Once driving becomes automated, drivers want to do something. All that idle time behind the wheel creates an enormous window for consumption of content, including ads. As cars head towards becoming cellphones-on-wheels, it's natural that a mobile telecom behemoth wants to shape the future of that market.
Verizon's acquisition of Yahoo provides content that can ride on top of Verizon's nation-wide mobile network while creating a new competitor for Google. Sure, Verizon and Yahoo aren't cool, but Verizon steps to the table with many strengths, including long-standing lobbying muscle to guide policy evolution to it's own ends. In the heavily regulated automotive and telecommunications sectors, that counts for a lot.
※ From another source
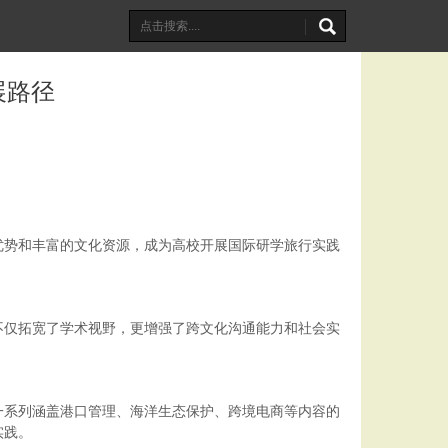
展路径
优势和丰富的文化资源，成为高校开展国际研学旅行实践
不仅拓宽了学术视野，更增强了跨文化沟通能力和社会实
一系列涵盖港口管理、海洋生态保护、跨境电商等内容的
实践。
Tim Armstrong, the CEO of Verizon-owned AOL, said he has "enormous respect for what Yahoo has accomplished" and that integrating the two former internet powerhouses will "create a new powerful competitive rival in mobile media, and an open, scaled alternative offering for advertisers and publishers." Mayer, like Armstrong, previously worked at Google (GOOG) before taking over the top spot at Yahoo in 2012. She invested heavily in improving Yahoo's mobile products, expanding its audience through the acquisition of Tumblr and doubling down on premium media content. She brought in TV journalist Katie Couric as Yahoo's "global anchor."